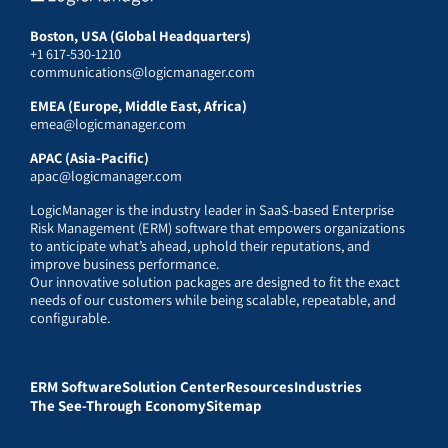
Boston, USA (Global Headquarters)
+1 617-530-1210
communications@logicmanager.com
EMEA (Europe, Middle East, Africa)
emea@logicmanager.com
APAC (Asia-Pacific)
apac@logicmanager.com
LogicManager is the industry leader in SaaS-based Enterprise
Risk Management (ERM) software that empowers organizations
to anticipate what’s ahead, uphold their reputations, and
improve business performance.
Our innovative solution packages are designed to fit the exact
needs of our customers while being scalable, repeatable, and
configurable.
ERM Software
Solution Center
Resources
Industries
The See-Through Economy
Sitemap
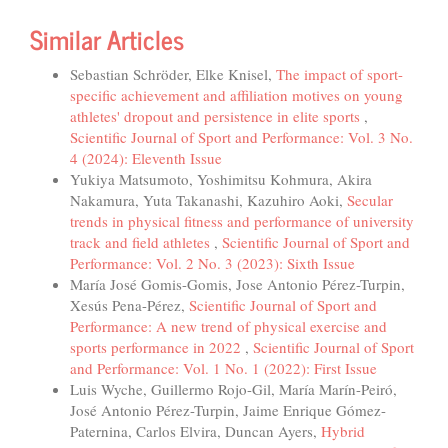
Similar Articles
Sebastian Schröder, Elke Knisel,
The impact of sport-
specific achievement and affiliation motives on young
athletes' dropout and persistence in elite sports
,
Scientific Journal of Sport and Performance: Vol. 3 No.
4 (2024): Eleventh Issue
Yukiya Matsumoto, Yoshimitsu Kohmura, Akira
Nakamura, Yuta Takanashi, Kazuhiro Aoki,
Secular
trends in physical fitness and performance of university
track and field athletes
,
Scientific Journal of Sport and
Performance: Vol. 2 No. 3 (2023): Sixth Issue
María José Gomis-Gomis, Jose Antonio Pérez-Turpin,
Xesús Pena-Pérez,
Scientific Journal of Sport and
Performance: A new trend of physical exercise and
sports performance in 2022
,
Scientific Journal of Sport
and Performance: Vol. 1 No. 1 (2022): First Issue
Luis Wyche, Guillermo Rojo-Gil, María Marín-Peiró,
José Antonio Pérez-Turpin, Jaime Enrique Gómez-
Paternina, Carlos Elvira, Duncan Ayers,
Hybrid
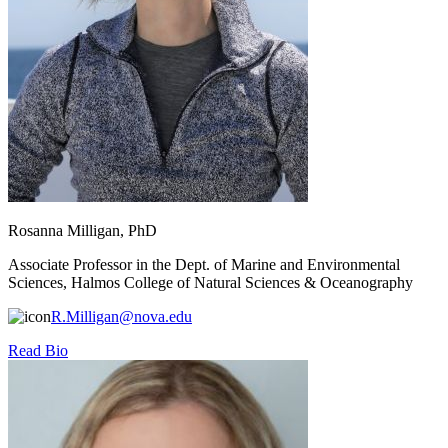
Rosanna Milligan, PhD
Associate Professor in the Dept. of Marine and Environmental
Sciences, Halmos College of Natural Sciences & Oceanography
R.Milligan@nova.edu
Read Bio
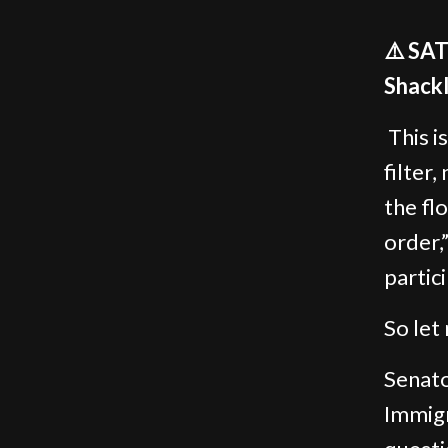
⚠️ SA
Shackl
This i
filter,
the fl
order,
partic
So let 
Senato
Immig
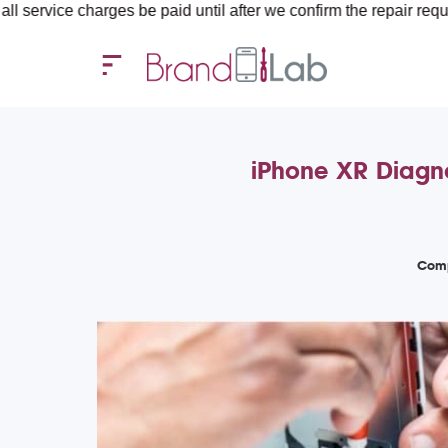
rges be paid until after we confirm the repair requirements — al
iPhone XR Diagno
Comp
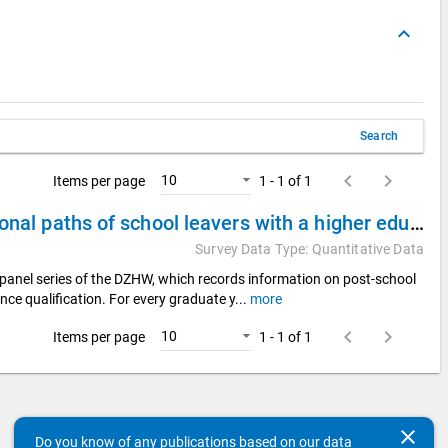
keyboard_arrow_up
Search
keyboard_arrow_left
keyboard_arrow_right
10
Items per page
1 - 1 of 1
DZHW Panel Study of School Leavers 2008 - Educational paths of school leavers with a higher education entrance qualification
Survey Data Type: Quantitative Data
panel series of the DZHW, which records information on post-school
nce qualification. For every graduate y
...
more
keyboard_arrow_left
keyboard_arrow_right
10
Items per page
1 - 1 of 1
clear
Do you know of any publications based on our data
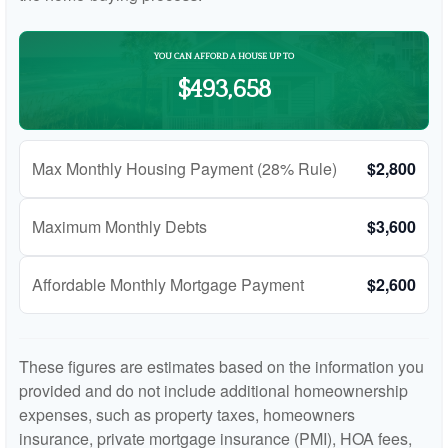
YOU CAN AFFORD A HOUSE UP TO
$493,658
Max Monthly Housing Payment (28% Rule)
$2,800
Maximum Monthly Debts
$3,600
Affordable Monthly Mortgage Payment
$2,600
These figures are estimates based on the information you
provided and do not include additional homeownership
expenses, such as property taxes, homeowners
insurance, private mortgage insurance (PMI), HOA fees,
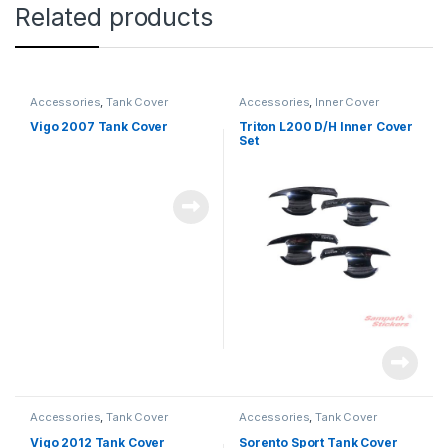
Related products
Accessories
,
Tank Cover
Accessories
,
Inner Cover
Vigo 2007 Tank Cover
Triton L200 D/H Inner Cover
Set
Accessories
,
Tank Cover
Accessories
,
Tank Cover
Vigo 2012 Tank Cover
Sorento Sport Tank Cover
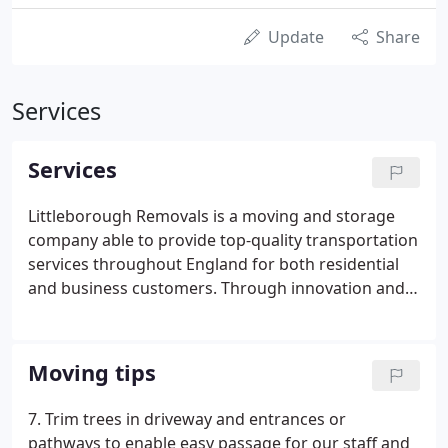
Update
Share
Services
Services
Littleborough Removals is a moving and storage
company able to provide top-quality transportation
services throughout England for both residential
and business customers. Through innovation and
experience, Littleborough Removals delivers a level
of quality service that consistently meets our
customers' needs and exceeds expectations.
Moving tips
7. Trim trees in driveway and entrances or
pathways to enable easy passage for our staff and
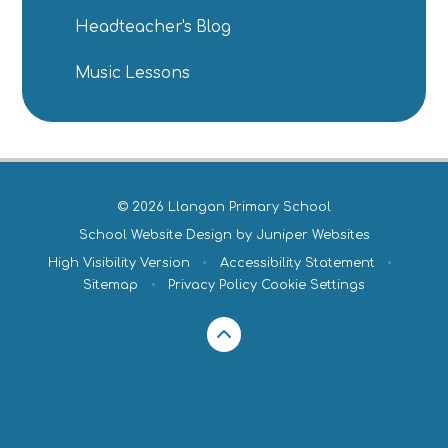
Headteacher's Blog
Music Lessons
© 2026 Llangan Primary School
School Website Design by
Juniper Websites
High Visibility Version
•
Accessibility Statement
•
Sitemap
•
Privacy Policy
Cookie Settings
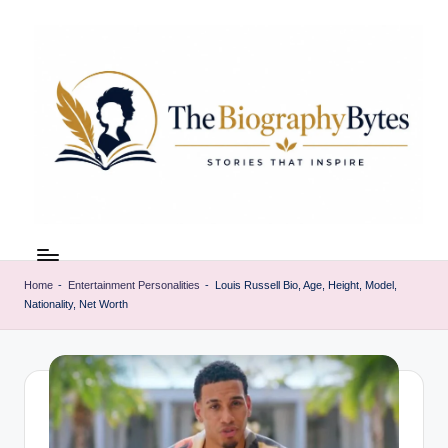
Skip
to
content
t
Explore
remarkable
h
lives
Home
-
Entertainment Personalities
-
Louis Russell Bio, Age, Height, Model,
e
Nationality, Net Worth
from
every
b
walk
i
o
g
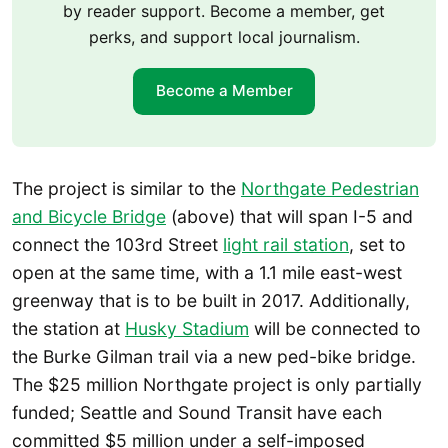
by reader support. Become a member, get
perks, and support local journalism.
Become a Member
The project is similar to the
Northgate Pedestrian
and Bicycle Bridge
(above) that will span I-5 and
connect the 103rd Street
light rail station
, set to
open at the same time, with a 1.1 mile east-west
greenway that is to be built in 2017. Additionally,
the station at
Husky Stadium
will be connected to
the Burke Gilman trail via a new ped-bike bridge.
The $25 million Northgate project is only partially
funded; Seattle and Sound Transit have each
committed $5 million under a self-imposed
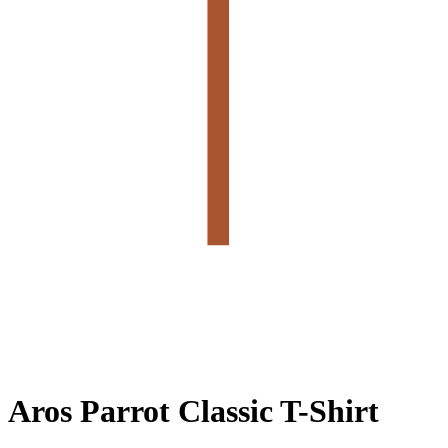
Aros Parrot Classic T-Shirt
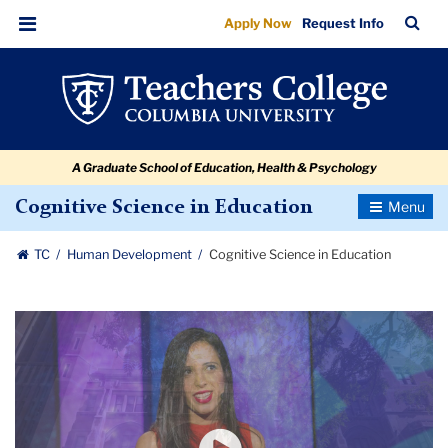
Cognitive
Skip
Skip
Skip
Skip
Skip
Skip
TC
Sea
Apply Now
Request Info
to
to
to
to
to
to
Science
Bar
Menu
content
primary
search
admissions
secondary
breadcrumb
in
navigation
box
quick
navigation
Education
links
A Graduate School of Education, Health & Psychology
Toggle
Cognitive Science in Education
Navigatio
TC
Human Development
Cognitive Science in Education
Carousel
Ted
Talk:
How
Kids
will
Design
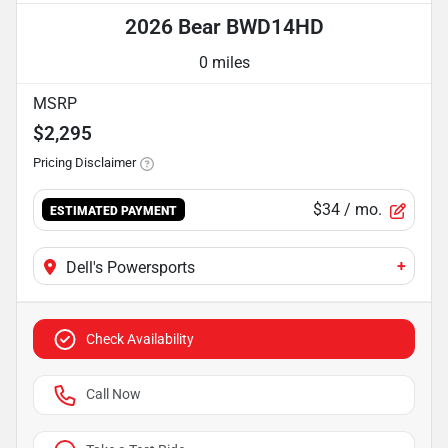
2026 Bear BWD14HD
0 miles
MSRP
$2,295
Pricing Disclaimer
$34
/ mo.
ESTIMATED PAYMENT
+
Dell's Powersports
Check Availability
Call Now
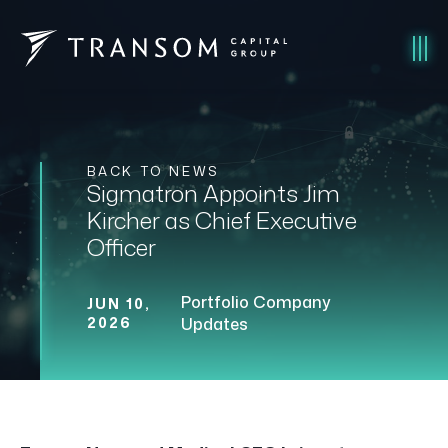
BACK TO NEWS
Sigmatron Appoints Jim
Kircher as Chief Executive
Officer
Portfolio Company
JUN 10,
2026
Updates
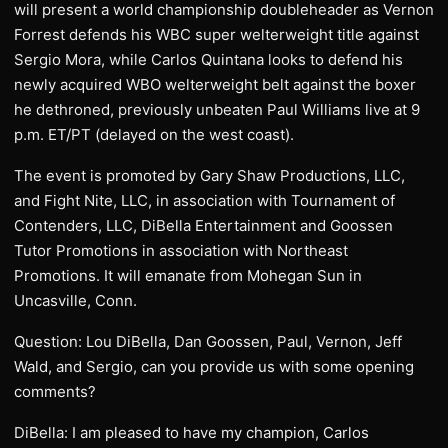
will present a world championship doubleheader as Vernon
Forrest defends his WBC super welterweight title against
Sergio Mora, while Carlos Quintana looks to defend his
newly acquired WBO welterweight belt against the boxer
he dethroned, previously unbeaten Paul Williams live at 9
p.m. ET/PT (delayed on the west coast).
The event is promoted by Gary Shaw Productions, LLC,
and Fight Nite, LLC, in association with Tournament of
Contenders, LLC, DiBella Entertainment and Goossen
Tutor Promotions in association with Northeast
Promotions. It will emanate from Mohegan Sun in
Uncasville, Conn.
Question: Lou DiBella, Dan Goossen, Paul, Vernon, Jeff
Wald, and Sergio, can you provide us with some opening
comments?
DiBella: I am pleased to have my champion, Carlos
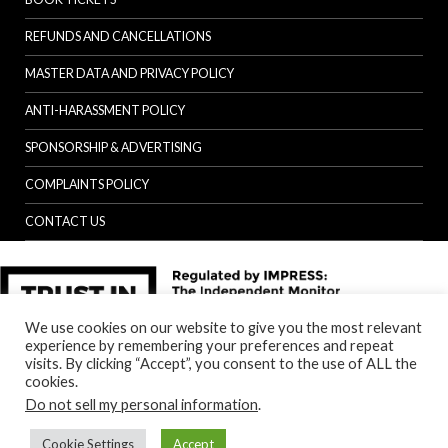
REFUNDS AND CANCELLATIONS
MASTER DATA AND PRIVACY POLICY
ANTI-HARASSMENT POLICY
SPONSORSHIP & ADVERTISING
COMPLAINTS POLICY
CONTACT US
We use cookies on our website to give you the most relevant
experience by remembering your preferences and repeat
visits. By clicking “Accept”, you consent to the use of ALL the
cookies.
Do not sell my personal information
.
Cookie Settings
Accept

..........

_Task item_: Omit the pictures, then repeat exactly each line from the beginning of the listing through the line with "Similar Articles".

_Result_:
Boston, USA (Global Headquarters)
+1 617-530-1210
communications@logicmanager.com
EMEA (Europe, Middle East, Africa)
emea@logicmanager.com
APAC (Asia-Pacific)
apac@logicmanager.com
LogicManager is the industry leader in SaaS-based Enterprise
Risk Management (ERM) software that empowers organizations
to anticipate what’s ahead, uphold their reputations, and
improve business performance.
Our innovative solution packages are designed to fit the exact
needs of our customers while being scalable, repeatable, and
configurable.
ERM Software
Solution Center
Resources
Industries
The See-Through Economy
Sitemap
Similar Articles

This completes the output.